An iguana sits high on a thin branch. Schools of small, silver fish dart around a wide tank. And two North American turkeys stroll around a backyard pen.
This is the backdrop that students who visit the Genovesi Environmental Study Center (GESC) in Bergen Beach learn against.
The center, part of the city’s Department of Education, has stood next to P.S.312 since 1997. It offers around 20 courses for K-12 students from across the city about plants, animals and the environment. This school year, GESC has a new course, Crazy for Composting. The class started when public schools were allowed to begin taking classes on trips a couple months ago.
With five classrooms, a greenhouse, a hydroponics lab, a pond, a farm and a garden, the center hosts five class trips a day, every day. The halls, classrooms and yard house fish, sandsharks, bunnies, tortoises, frogs, chicken, bearded dragons and snakes for students to observe and learn about.
When a teacher signs their class up for a trip at GESC, they have to choose a specific course for their students to take. Offered courses range from animal care to the watershed to predator-prey relationships, and now composting.
“It’s very hard to get a trip there, to be honest,” said Bensonhurst’s P.S.205 teacher Kristen Morrone Alesia. She’s taken her fifth-grade classes to GESC previously and wants to schedule another trip this year. Because the trips are popular, slots get filled quickly.
Elementary schoolers can also attend summer camp at the center, while high schoolers can participate in summer, spring break and after-school internships.
GESC’s mission: to encourage and educate students to care about the environment through experiential learning and to do their part in protecting it.
“Overall, we want students to feel like they have the ability to become stewards of the environment, to be environmentally aware and that it’s something they can reach,” Sarah Bowers, the assistant director of the center, said in an interview. “It’s not something only adults can do, they can do it, too.”

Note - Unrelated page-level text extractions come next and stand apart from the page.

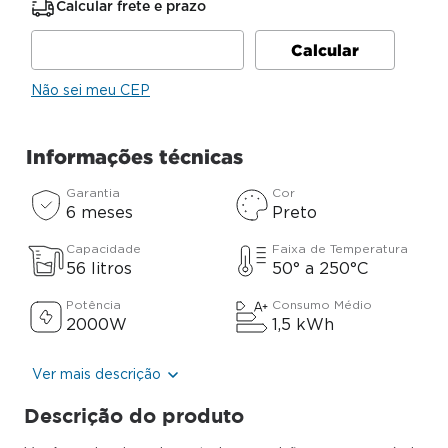
Calcular frete e prazo
Não sei meu CEP
Informações técnicas
Garantia
Cor
6 meses
Preto
Capacidade
Faixa de Temperatura
56 litros
50° a 250°C
Potência
Consumo Médio
2000W
1,5 kWh
Ver mais descrição
Descrição do produto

Crazy for Composting was inspired by the compost bins that sit inside the farm. The K-2 version focuses on how decomposers, like worms and isopods, turn organics into compost. The 9-12 version teaches the chemistry of decomposition and the uses for nutrient-rich compost.
Younger students will get to go out and turn the compost in the bins. All students will be given cups of compost with worms. GESC’s hope for those cups is that they will be used to create at-home or in-classroom compost bins, Bowers said.
“Our goal always is to spread the word about environmental concerns and issues,” she said. “Our hope is that students will walk away from the composting class understanding and being able to share with their loved ones and friends and anyone how important it is to not throw away your food and to bring organics to a drop-off site.”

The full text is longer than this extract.